My mother allowed my sister and I to stay with my father.
She agreed that we were going thru enough upheaval
with the new situation;
and didn't need to change schools and friends.
So my sister and I lived with my father.
Our house was half-empty.
But not because my mother took anything.
It just wasn't the same.
my sister, and me,
became a troika of zombies.
We fell into a routine,
and went about our daily lives
without passion or purpose.
We were oxen
tethered to each other,
and yoked to a Dutch Colonial.
you could hear the house
groan and strain
as we toiled to tear it from it's foundations;
and drag it to a place
that wasn't burdened by the weight of memories,
of things that were lost
and never to be again.
It was the summer of sad.
My sister retreated to the riding stable.

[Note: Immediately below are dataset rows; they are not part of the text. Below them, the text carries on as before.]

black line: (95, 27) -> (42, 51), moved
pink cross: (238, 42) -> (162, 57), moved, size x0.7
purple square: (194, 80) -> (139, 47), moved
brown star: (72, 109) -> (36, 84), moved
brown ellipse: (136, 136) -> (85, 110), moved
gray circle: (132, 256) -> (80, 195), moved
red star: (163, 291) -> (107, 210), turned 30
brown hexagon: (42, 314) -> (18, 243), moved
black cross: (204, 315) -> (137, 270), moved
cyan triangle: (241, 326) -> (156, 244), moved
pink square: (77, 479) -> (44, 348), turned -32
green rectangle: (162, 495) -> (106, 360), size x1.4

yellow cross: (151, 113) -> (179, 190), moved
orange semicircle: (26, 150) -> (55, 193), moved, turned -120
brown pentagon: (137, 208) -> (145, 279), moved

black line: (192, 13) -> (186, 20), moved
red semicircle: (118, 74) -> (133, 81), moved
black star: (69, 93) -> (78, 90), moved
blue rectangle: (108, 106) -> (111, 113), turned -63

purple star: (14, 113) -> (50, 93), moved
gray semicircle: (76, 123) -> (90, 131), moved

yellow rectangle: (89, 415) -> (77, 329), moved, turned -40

She rode around and around, in a circle
the entire summer.
She found peace
on a living carousel,
lacking lights, the pastel paints, and a calliope.

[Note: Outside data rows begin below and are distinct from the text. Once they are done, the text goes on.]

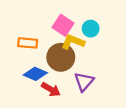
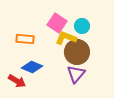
brown circle: (61, 57) -> (77, 52), moved
red arrow: (51, 89) -> (17, 81), moved

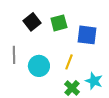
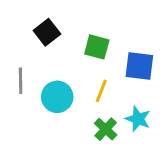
green square: (59, 23) -> (97, 47), moved, turned 30
blue square: (87, 35) -> (139, 66), moved

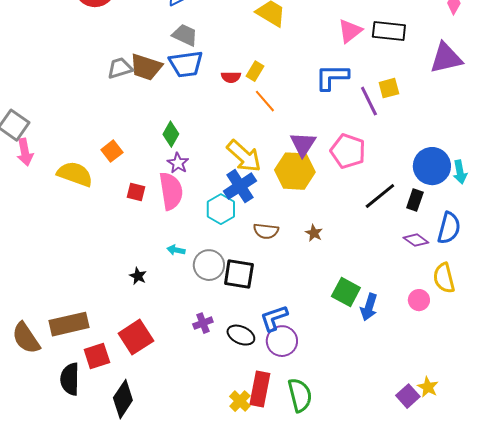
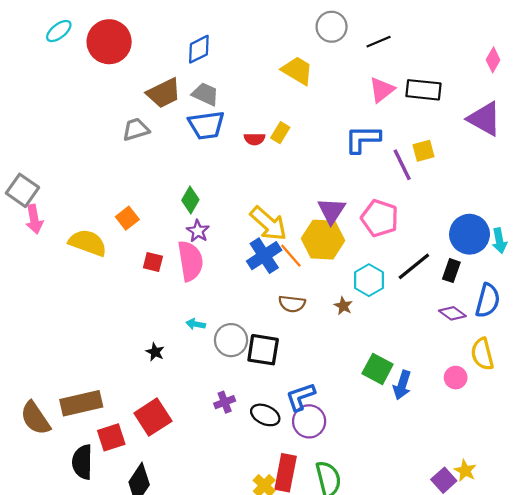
purple triangle: (446, 58) -> (484, 119), turned 42
brown trapezoid: (146, 67) -> (164, 93), moved, turned -44
orange line: (265, 101) -> (291, 256), moved
cyan hexagon: (221, 209) -> (369, 280), moved

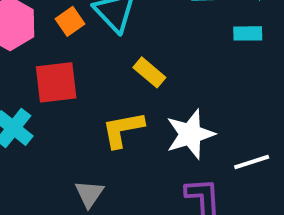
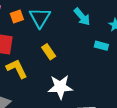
yellow L-shape: (123, 130) -> (17, 69), moved, turned 60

Around and around she went.
I went off into the woods.
A loaded twenty-two over my shoulder,
a book in my back pocket.
I chose to get as far away from people as possible.

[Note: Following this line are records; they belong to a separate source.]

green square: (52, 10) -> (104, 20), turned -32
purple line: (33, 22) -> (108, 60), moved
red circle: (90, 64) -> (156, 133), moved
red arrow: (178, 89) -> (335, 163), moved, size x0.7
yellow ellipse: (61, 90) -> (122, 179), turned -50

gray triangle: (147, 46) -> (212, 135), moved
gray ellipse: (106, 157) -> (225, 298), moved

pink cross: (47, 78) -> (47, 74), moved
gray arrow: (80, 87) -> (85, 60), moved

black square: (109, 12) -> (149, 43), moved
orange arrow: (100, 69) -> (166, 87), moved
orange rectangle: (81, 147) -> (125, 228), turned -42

I cut across farms and fields,
forging a path to nowhere,
and no one.
My sister was a circle.
I was a straight line.
And my father
was left at home.
We left him,
even though we had chosen to stay with him.
He spent the summer
sleeping on the sofa
in the den.
My sister was a circle.
I was a straight line
My father was a dot.
This is how I remember that summer.
And I may have it all wrong.
But this is how it seemed
But looking back,
I have discovered something
about my father's summer of sleep;
his summer of being a dot.
to keep the grief of loss at bay.
He slept on the sofa,
because he could no longer sleep
in the bed he had shared with my mother.
He slept at odd times,
like a restless old man,
he couldn't sleep.
This explains the smell of coffee
that made it's way up the thirteen stairs,
down the hall, and thru my bedroom door,
at the darkest hour of the night.
The bittersweet smell
of the coffee
would wake me;
and I would wonder
why my father wasn't sleeping?
But I never went down and asked him.
I was a straight line moving further away
from point A to point B.
My sister was a circle
that couldn't be interrupted.
And my father wrestled with his grief.
He was a dot without connection.
Not part of the line, or the circle.
Just a dot,
consumed by grief
and a need to understand
just what was happening.
After so many selfish years,
I understand him,
and that summer now.
Loss and grief,
and all it's selfish
and bothersome trappings;
are real things.
Loss and grief
creates a daughter who becomes a circle.
A son who becomes a straight line
moving away from point A to point B.
And a father relegated to being just a dot.
I understand this,
because I am now the dot.
My sister has branched out into figure eights,
and my father and I share coffee.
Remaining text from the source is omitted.